Records from a data collection:
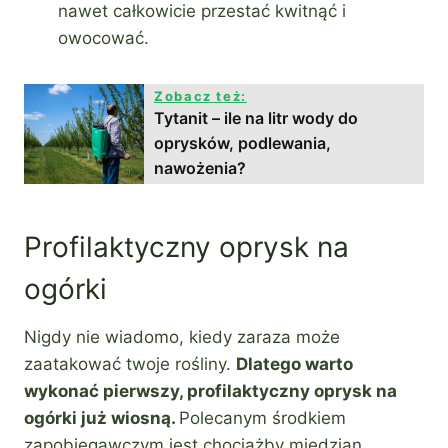
nawet całkowicie przestać kwitnąć i
owocować.
Zobacz też:
Tytanit – ile na litr wody do
oprysków, podlewania,
nawożenia?
Profilaktyczny oprysk na
ogórki
Nigdy nie wiadomo, kiedy zaraza może
zaatakować twoje rośliny.
Dlatego warto
wykonać pierwszy, profilaktyczny oprysk na
ogórki już wiosną.
Polecanym środkiem
zapobiegawczym jest chociażby miedzian,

§ **WHAT YOU NEED TO DO**: Output all of the entries once more, word for word, with the images removed.

§ **FINISHED TASK**:
nawet całkowicie przestać kwitnąć i
owocować.
Zobacz też:
Tytanit – ile na litr wody do
oprysków, podlewania,
nawożenia?
Profilaktyczny oprysk na
ogórki
Nigdy nie wiadomo, kiedy zaraza może
zaatakować twoje rośliny.
Dlatego warto
wykonać pierwszy, profilaktyczny oprysk na
ogórki już wiosną.
Polecanym środkiem
zapobiegawczym jest chociażby miedzian,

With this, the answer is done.